HNF1B-associated Anomalies of the Kidney and the Urinary Tract (CAKUT) [Q63.9]
PD Dr. med. Julia Höfele
Congenital Anomalies of the Kidney and Urinary Tract, CAKUT, are found in approx. 3-6 per 1,000 newborns and are the main cause for chronic kidney failure during childhood. Mutations were identified in several genes associated with CAKUT. CAKUT comprises a large spectrum of structural and functional malformations, leading to a defect in morphogenesis of the kidneys and/or urinary tract.

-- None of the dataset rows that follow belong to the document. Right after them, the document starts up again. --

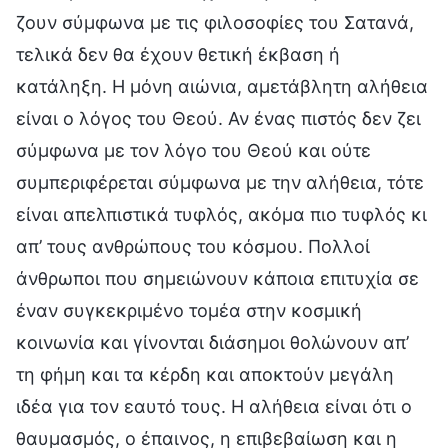
ζουν σύμφωνα με τις φιλοσοφίες του Σατανά,
τελικά δεν θα έχουν θετική έκβαση ή
κατάληξη. Η μόνη αιώνια, αμετάβλητη αλήθεια
είναι ο λόγος του Θεού. Αν ένας πιστός δεν ζει
σύμφωνα με τον λόγο του Θεού και ούτε
συμπεριφέρεται σύμφωνα με την αλήθεια, τότε
είναι απελπιστικά τυφλός, ακόμα πιο τυφλός κι
απ’ τους ανθρώπους του κόσμου. Πολλοί
άνθρωποι που σημειώνουν κάποια επιτυχία σε
έναν συγκεκριμένο τομέα στην κοσμική
κοινωνία και γίνονται διάσημοι θολώνουν απ’
τη φήμη και τα κέρδη και αποκτούν μεγάλη
ιδέα για τον εαυτό τους. Η αλήθεια είναι ότι ο
θαυμασμός, ο έπαινος, η επιβεβαίωση και η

The phenotypic spectrum of CAKUT ranges from vesicoureteral reflux to renal agenesis.
HNF-1β, a transcription factor, is considered to be an essential factor for embryonic development of the kidneys and the urinary tract, the pancreas and the liver. Mutations and deletions in the encoding HNF1B gene are mainly seen in patients with bilateral renal malformations (renal hypoplasia, multicystic dysplastic kidneys (MCDK), polycystic kidneys and solitary kidneys) as well as in patients with MODY diabetes type 5. Furthermore, there are indications for oligogenic inheritance in patients with autosomal dominant polycystic kidney disease ADPKD), i.e. a mutation can be detected in the PKD1 gene as well as in the HNF1B gene. This pattern of inheritance may be an explanation for the intrafamilial variability of ADPKD.